Per noi si è spaccato la schiena. Laborioso, tutto dedito alla famiglia: quante privazioni, quanti sacrifici! Solo per poterci assicurare un po’ di calore, non esitava ad alzarsi, nelle notti d’inverno, per poi rincasare con un tronco”. Sacrifici: è questa una delle parole chiave dell’infanzia e della giovinezza di Mauro. Nato a Soliera, abita con la famiglia di fronte alle scuole elementari. “Avevo appena iniziato le Medie, quando mia madre – una donna di una forza straordinaria che ho amato infinitamente, analfabeta ma rispettata da tutti – arrivò e disse al professore che per me era ora di iniziare a lavorare”. Uno dei miei fratelli aveva un’officina da fabbro e meccanico. Ed è lì che il giovane Mauro comincia, dodicenne, a sudarsi il pane, “facevamo di tutto. Dalla bicicletta, all’aratro, alla pompa. Si lavorava minimo 10 ore al giorno”.

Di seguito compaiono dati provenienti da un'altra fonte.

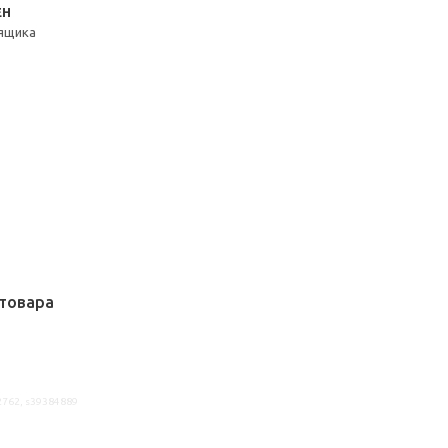
ЕН
ящика
товара
2762, s39384889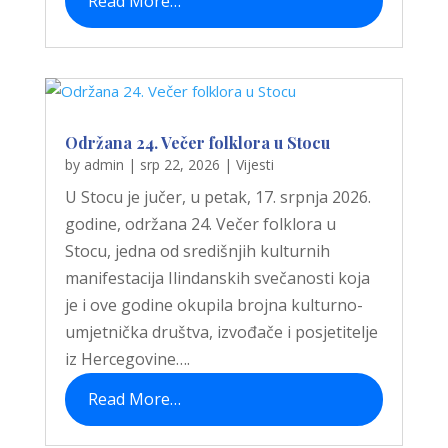
Read More…
Održana 24. Večer folklora u Stocu
by
admin
|
srp 22, 2026
|
Vijesti
U Stocu je jučer, u petak, 17. srpnja 2026.
godine, održana 24. Večer folklora u
Stocu, jedna od središnjih kulturnih
manifestacija Ilindanskih svečanosti koja
je i ove godine okupila brojna kulturno-
umjetnička društva, izvođače i posjetitelje
iz Hercegovine….
Read More…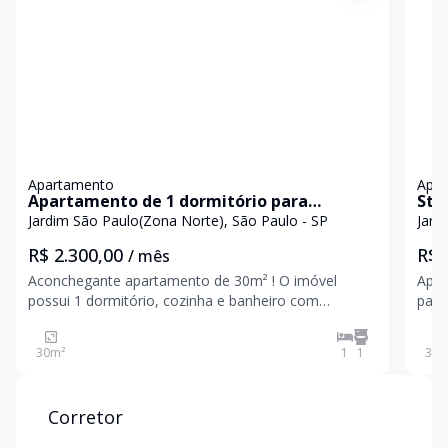
Apartamento
Apa
Apartamento de 1 dormitório para
Stu
locação, a 300 metros do Metrô Jardim São
metr
Jardim São Paulo(Zona Norte), São Paulo - SP
Jard
Paulo
R$ 2.300,00
R$ 
/ mês
Aconchegante apartamento de 30m² ! O imóvel
Apar
possui 1 dormitório, cozinha e banheiro com
para locação. O 
armários planejados e varanda envidraçada. O lazer é
na c
no rooftop, com academia, salão de festas,
mode
30
m²
1
1
30
m
churrasqueira e piscina. Para seu conforto e
prat
praticidade , ainda
mobi
Corretor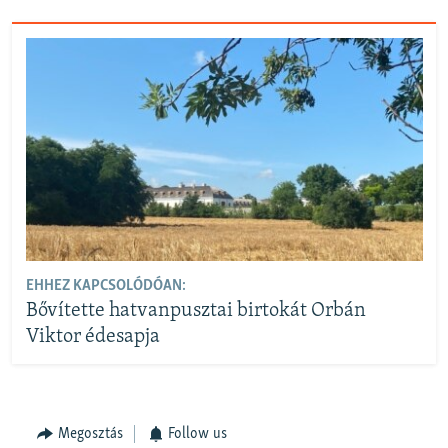
EHHEZ KAPCSOLÓDÓAN:
Bővítette hatvanpusztai birtokát Orbán
Viktor édesapja
Megosztás
Follow us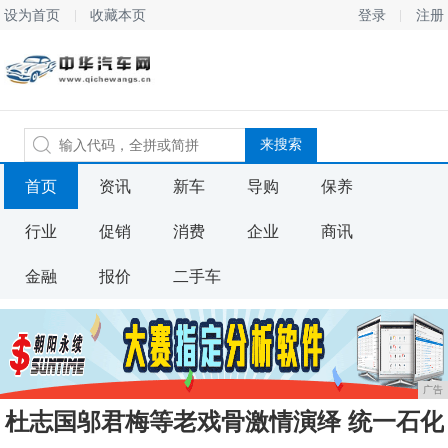
设为首页
收藏本页
登录
注册
首页
资讯
新车
导购
保养
行业
促销
消费
企业
商讯
金融
报价
二手车
广告
杜志国邬君梅等老戏骨激情演绎 统一石化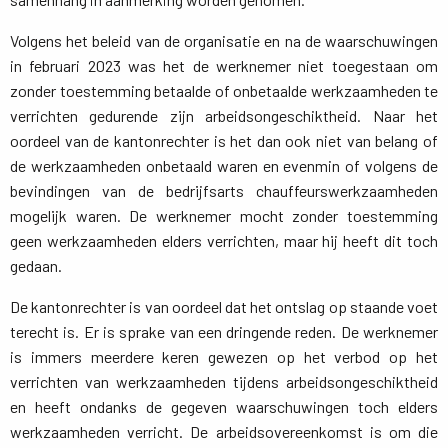
Volgens het beleid van de organisatie en na de waarschuwingen
in februari 2023 was het de werknemer niet toegestaan om
zonder toestemming betaalde of onbetaalde werkzaamheden te
verrichten gedurende zijn arbeidsongeschiktheid. Naar het
oordeel van de kantonrechter is het dan ook niet van belang of
de werkzaamheden onbetaald waren en evenmin of volgens de
bevindingen van de bedrijfsarts chauffeurswerkzaamheden
mogelijk waren. De werknemer mocht zonder toestemming
geen werkzaamheden elders verrichten, maar hij heeft dit toch
gedaan.
De kantonrechter is van oordeel dat het ontslag op staande voet
terecht is. Er is sprake van een dringende reden. De werknemer
is immers meerdere keren gewezen op het verbod op het
verrichten van werkzaamheden tijdens arbeidsongeschiktheid
en heeft ondanks de gegeven waarschuwingen toch elders
werkzaamheden verricht. De arbeidsovereenkomst is om die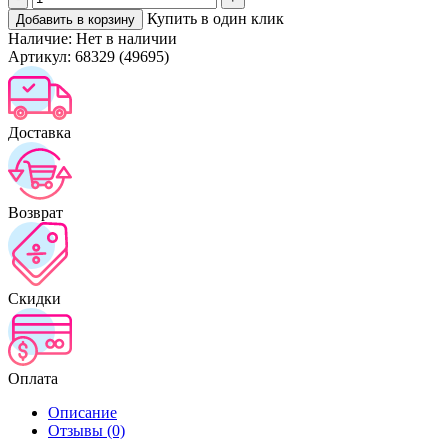
Купить в один клик
Добавить в корзину
Наличие:
Нет в наличии
Артикул:
68329 (49695)
Доставка
Возврат
Скидки
Оплата
Описание
Отзывы (0)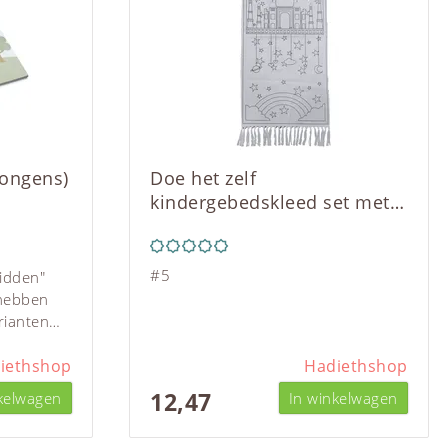
jongens)
Doe het zelf
kindergebedskleed set met
stiften - hemel
#5
bidden"
 hebben
rianten
s voor
ed uit te
iethshop
Hadiethshop
 kinderen
12,47
kelwagen
In winkelwagen
ke regels
 Het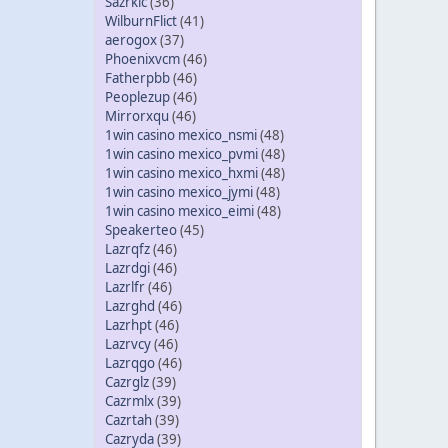
Sazrkic
(36)
WilburnFlict
(41)
aerogox
(37)
Phoenixvcm
(46)
Fatherpbb
(46)
Peoplezup
(46)
Mirrorxqu
(46)
1win casino mexico_nsmi
(48)
1win casino mexico_pvmi
(48)
1win casino mexico_hxmi
(48)
1win casino mexico_jymi
(48)
1win casino mexico_eimi
(48)
Speakerteo
(45)
Lazrqfz
(46)
Lazrdgi
(46)
Lazrlfr
(46)
Lazrghd
(46)
Lazrhpt
(46)
Lazrvcy
(46)
Lazrqgo
(46)
Cazrglz
(39)
Cazrmlx
(39)
Cazrtah
(39)
Cazryda
(39)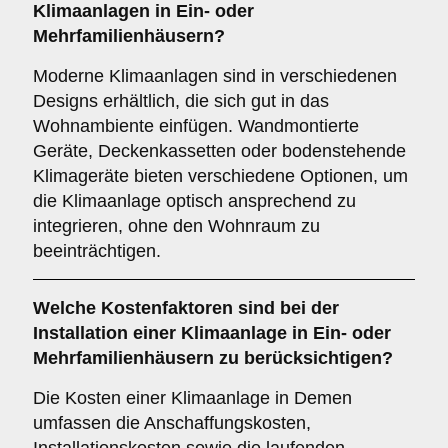
Klimaanlagen in Ein- oder
Mehrfamilienhäusern?
Moderne Klimaanlagen sind in verschiedenen
Designs erhältlich, die sich gut in das
Wohnambiente einfügen. Wandmontierte
Geräte, Deckenkassetten oder bodenstehende
Klimageräte bieten verschiedene Optionen, um
die Klimaanlage optisch ansprechend zu
integrieren, ohne den Wohnraum zu
beeinträchtigen.
Welche
Kostenfaktoren
sind bei der
Installation einer Klimaanlage in Ein- oder
Mehrfamilienhäusern zu berücksichtigen?
Die Kosten einer Klimaanlage in Demen
umfassen die Anschaffungskosten,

Ma la Storia irrompe nelle vite di tutti: la guerra è alle porte, e il fratello deve partire soldato. “Andavo intorno al muro della caserma e lui mi buttava fuori un paio di gallette, talmente dure che per mangiarle dovevamo immergerle nell’acqua. A questo ci portava la fame”. In casa Corradi restano soltanto donne e bambini – i figli dei suoi fratelli tutti richiamati al fronte – e Mauro si ritrova a dover mantenere la numerosissima famiglia praticamente da solo. Pur con grande fatica, l’attività prosegue e Mauro riesce a dare alla famiglia una minima stabilità economica. Sennonché il fratello muore, e a 20 anni il giovane saldatore si ritrova a dover mantenere anche la cognata e il nipote.

A questa tragedia si somma la crudeltà. “Il proprietario del locale nel quale avevo la bottega ce lo tolse, sostenendo che il contratto d’affitto era intestato al mio defunto fratello, e quindi avevamo perso qualsiasi diritto di mantenerlo, se non a condizioni per noi inaccettabili”. Ma se c’è una qualità che non gli manca, è la caparbietà, e poi la necessità aguzza l’ingegno. Ostinato sino alla testardaggine, capace di inseguire un obiettivo senza mai desistere, passa da un lavoro mal pagato all’altro, finché finalmente non trova un impiego a Modena.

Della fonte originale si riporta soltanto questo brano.